Maybe the grass isn’t always greener in Armory Park, but the potholes certainly are.
Some merry pranksters have filled the potholes at Fourth Avenue and 16th Street with carefully cut patches of fake grass. Ten of the crumbling craters now sport bright green turf toupees.
The illicit landscaping appeared in early January, much to the delight of some nearby residents. They assumed it was a protest aimed at drawing the city’s attention to all the road damage in their historic neighborhood south of downtown.
“I’ve never seen them fix a single (pothole). They just keep getting bigger and bigger,” said Jackie Lanni, who paused to admire the small patches of grass as she walked her dogs.
The holes are especially bad on Fifth Avenue, she said, and there’s one on 21st Street that’s “big enough to bathe a small child in.”
“You can’t miss it, especially with your car,” Lanni said.
Peaceful pothole protests have become a viral sensation in recent years, with residents around the world highlighting the holes in their streets by posing dolls in them, pretending they’re bathtubs or turning them into planters for flowers and Christmas trees.
Last year, graffiti artists in Middlesbrough, England shamed authorities into fixing their potholes by spray-painting the pavement around them with giant penises.
The patches of fake grass in Armory Park seem downright tame by comparison. Plus you can still drive over them without damaging your car.
City spokesman Andy Squire laughed when he heard about the guerrilla art project.
“That is both hilarious and painful simultaneously,” he said, before referring all questions to the Tucson Department of Transportation.
Department spokesman Mike Graham said city road crews just wrapped up a two-week pothole blitz during which they patched 5,800 holes.
Last year, the department fixed 60,000 of them, but Graham said the problem is so big that crews have to prioritize the hazards that pose the greatest safety risk. They also rely on the public’s help to find out about potholes, missing signs and other issues.
“We’re in reactive mode,” Graham said. “We encourage people to call us and let us know. If we don’t know about it, we can’t fix it.”
Right now, the city has four pending service requests in the Armory Park neighborhood, including one made Jan. 9 for potholes at Fourth and 16th.
Noah Silbercoats lives just down the street from the grassy holes. He is not sure the roads in Armory Park are any worse than anywhere else.
“It’s Tucson. There are potholes,” he said.
Silbercoats also isn’t convinced that the fake grass was meant as a protest. He said he knows the artist who did it, and he believes her motivations were “a little more nuanced than that.”

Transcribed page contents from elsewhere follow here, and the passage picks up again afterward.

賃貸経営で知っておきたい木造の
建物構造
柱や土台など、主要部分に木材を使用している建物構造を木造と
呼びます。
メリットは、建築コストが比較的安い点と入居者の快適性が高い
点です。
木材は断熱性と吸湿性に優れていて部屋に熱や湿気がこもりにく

As it turns out, Silbercoats is right.
The holes were landscaped by Armory Park resident artist Janet Miller, but not out of anger and frustration.
“My friend Elizabeth Garber and I greened up the potholes just for the fun of it,” Miller explained in an email.
She said she scavenged the fake grass from someone’s curbside trash pile on the city’s “Brush and Bulky” pickup day.
She tested out her idea on a single hole on Fifth Avenue in October. When that patch of turf was still there in early January, she and her friend decided to fill in the ones at Fourth and 16th, in front of the OK Market that Miller also helped decorate.
Call it an act of unsanctioned street beautification by an Armory Park resident who has even learned to see the silver lining in suspension-rattling pits in the pavement.
“I used to be irritated by the city ignoring the potholes in the neighborhood, until I realized they actually slow traffic down,” Miller said. “So I celebrate them now.”